JiRack_GPT5_236b / PerformanceBenchmarkPlan.md
kgrabko's picture
Upload PerformanceBenchmarkPlan.md
fd18000 verified
# PERFORMANCE BENCHMARK PLAN: JiRack 236B
**Document ID:** CMS-JR-236B-BCH-2025
**Target:** 16x H100 GPU Cluster (2-Node HGX)
---
## 1. Stage I: Fabric & Communication (The "Stress Test")
Before loading weights, the inter-node fabric must be verified. JiRack's **14:1 GQA** relies on ultra-fast All-Reduce operations during the attention heads' merge phase.
| **Test Type** | **Tool** | **Target Metric** | **Success Criteria** |
|-------------------------|---------------------------|-------------------------------------------|-----------------------------------------------|
| NCCL All-Reduce | `nccl-tests` | Bus Bandwidth | > 380 GB/s (Intra-node) / > 45 GB/s (Inter-node) |
| P2P Latency | `p2pBandwidthLatencyTest` | Latency (μs) | < 2.0 μs via NVLink |
| IB Write BW | `ib_write_bw` | Throughput | 390+ Gbps per link (NDR 400) |
---
## 2. Stage II: JiRack SWA Kernel Fusion (The "Compute Test")
Standard benchmarks (like HPL) are ineffective for JiRack. The **SwiGLU-Attention (SWA)** fusion logic must be tested on the specific **14,336-width dimension**.
- **Benchmark Tool:** `trtllm-bench` (TensorRT-LLM) or a custom Triton kernel profiler.
- **Target Configuration:**
- **Input:** 1024 tokens (Prompt).
- **Output:** 128 tokens (Generation).
- **Batch Size:** 1, 8, 32, 64.
### **The "Grabko Metric":**
- The system must achieve **at least 55% MFU (Model FLOPs Utilization)**.
- If the vendor delivers **<45%**, BRE pre-fetching logic may be throttled due to PCIe bottlenecks.
---
## 3. Stage III: Throughput & Latency (The "User Experience")

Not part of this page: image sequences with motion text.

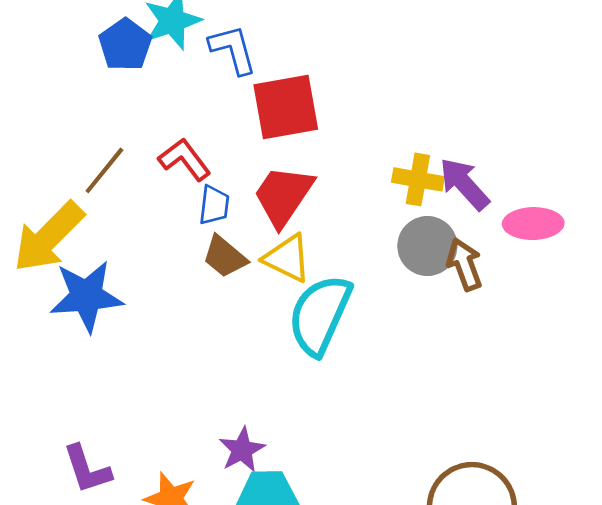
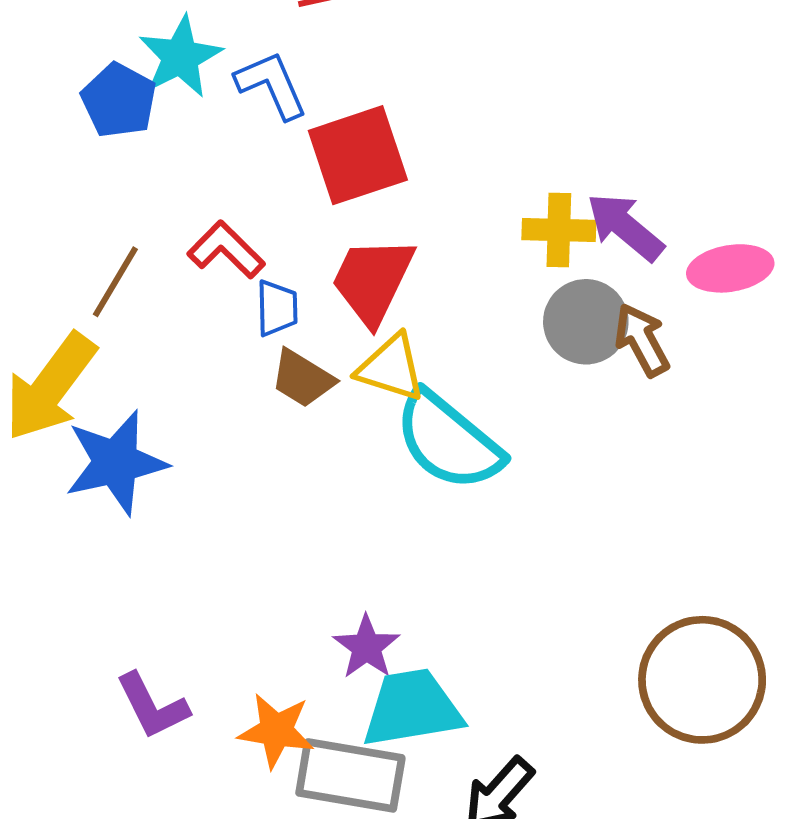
cyan semicircle: (320, 315) -> (448, 441), turned -66

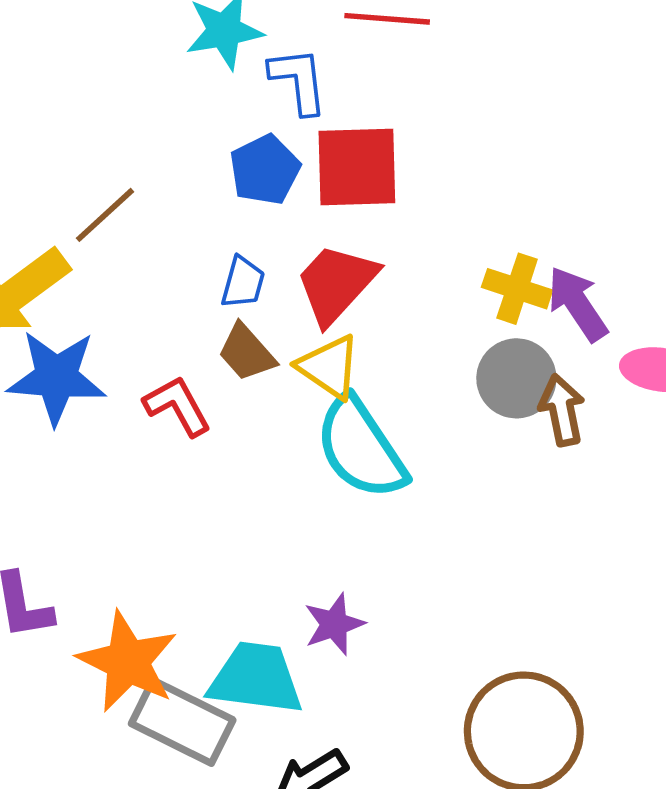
blue pentagon: (119, 100) -> (265, 170), moved
red L-shape: (226, 250) -> (177, 406), moved
purple star: (367, 647) -> (334, 624), moved
orange star: (276, 731) -> (128, 662), size x1.4

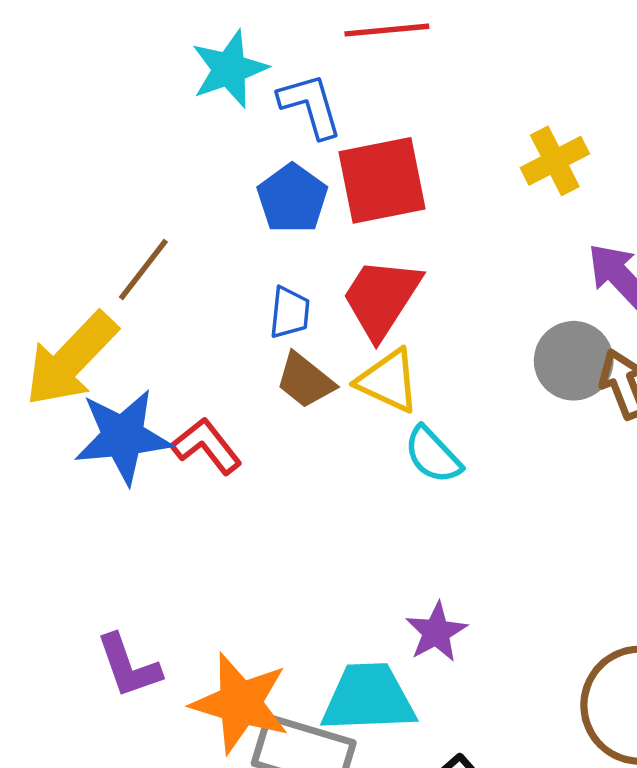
yellow cross: (517, 289) -> (555, 161), moved, turned -36
red L-shape: (177, 406) -> (206, 446), moved
cyan semicircle: (361, 448) -> (433, 455), size x0.6

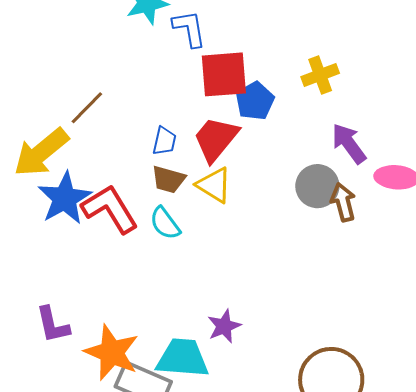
blue pentagon: (292, 198) -> (255, 101), moved
brown trapezoid: (305, 381) -> (168, 179), turned -30
blue star: (123, 437) -> (65, 198), turned -30
red L-shape: (206, 446) -> (110, 209), size x1.5
cyan semicircle: (433, 455) -> (165, 223), moved

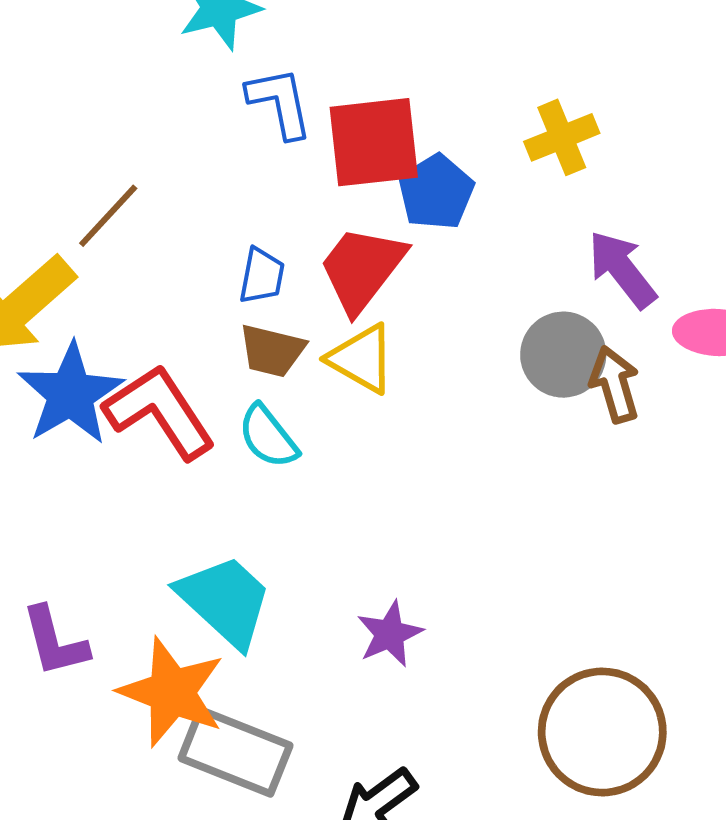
blue L-shape: (189, 29) -> (280, 103), moved
cyan trapezoid: (182, 358) -> (225, 601), moved, turned 40

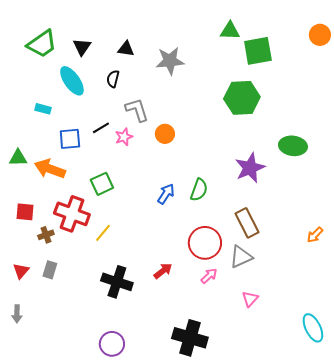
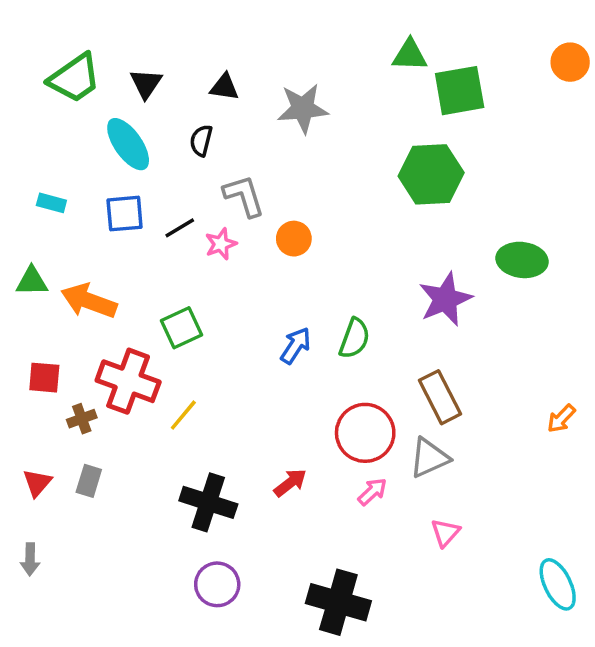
cyan rectangle: (43, 109) -> (51, 203), moved
blue square: (70, 139) -> (125, 214), moved
purple circle: (112, 344) -> (217, 584), moved

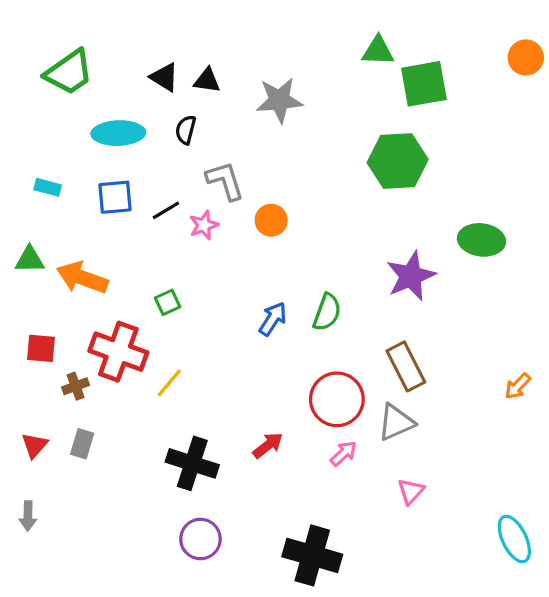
black triangle: (146, 83) -> (164, 77), moved, turned -32
cyan ellipse: (128, 144) -> (118, 133), turned -57
green square: (182, 328) -> (168, 302), size x0.7

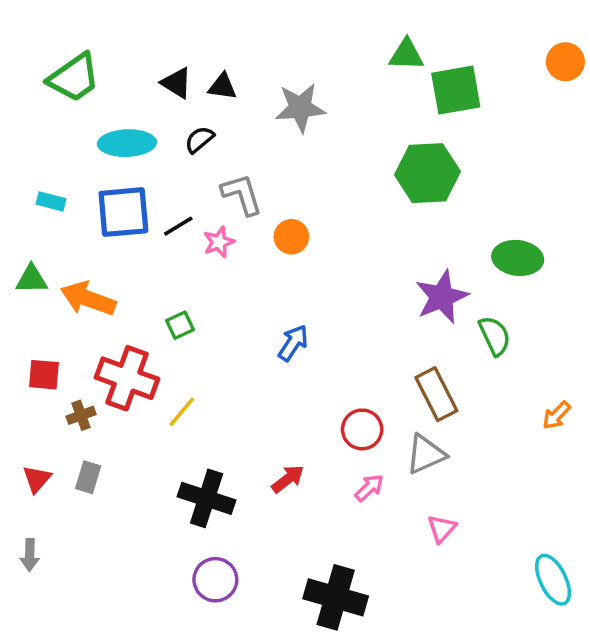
black semicircle: (186, 130) -> (199, 140), turned 36
blue square: (115, 197) -> (123, 212), size x1.4
green semicircle: (327, 312) -> (495, 336), moved, turned -45
red circle: (337, 399) -> (362, 429), size x0.7

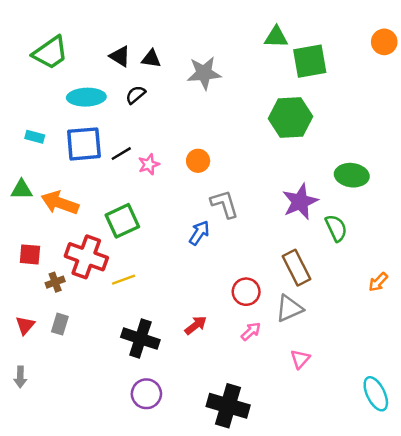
gray L-shape: (242, 194) -> (224, 204), moved
green square: (180, 325) -> (122, 221), size x1.8
yellow line: (182, 412) -> (124, 280), turned 30

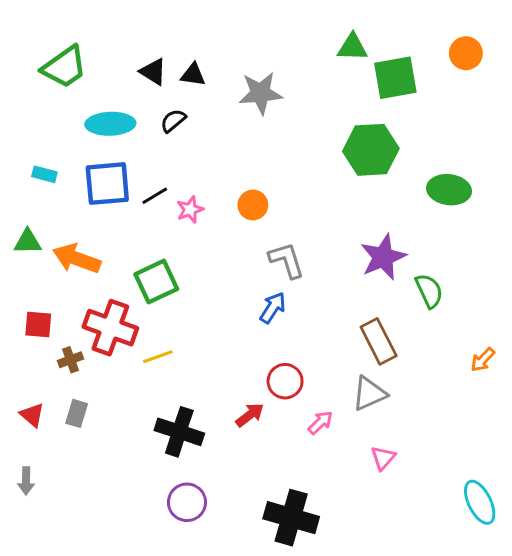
orange circle: (384, 42) -> (466, 53), moved
green ellipse: (352, 175) -> (449, 190), moved
blue arrow: (199, 233) -> (273, 308), moved
red circle: (246, 292) -> (285, 381), moved
red triangle: (25, 325) -> (32, 415), turned -30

This stage simulates real-world commercial usage of the JiRack API.
| **Scenario** | **Metric** | **Target for 236B** |
|-------------------------|----------------------------|-------------------------------------------|
| Interactive (BS=1) | Time to First Token (TTFT) | < 150ms |
| Interactive (BS=1) | Tokens per Second (TPS) | > 25 tokens/sec |
| High Load (BS=64) | Total Throughput | > 1,200 tokens/sec |
---
## 4. Stability & Reliability (The "Burn-in")
Large clusters often fail during long reasoning chains.
- **Test:** 24-hour continuous generation at 80% TDP (Thermal Design Power).
- **Success Criteria:**
- Zero NCCL timeouts.
- Zero XID errors (GPU hardware faults).
### **MTBF Target:**
- Mean Time Between Failures (MTBF) for the 108-layer stack must exceed **720 hours** on this specific 16-GPU setup.
---
## 5. Official Verification
The vendor must provide a **logs export** containing the `proof_of_authorship` string verification.
```python
verify_authorship(model) -> "Author: Konstantin Vladimirovich Grabko (CMS Manhattan) 2025"
```
Acceptance of the hardware cluster is contingent upon meeting these 236B benchmarks.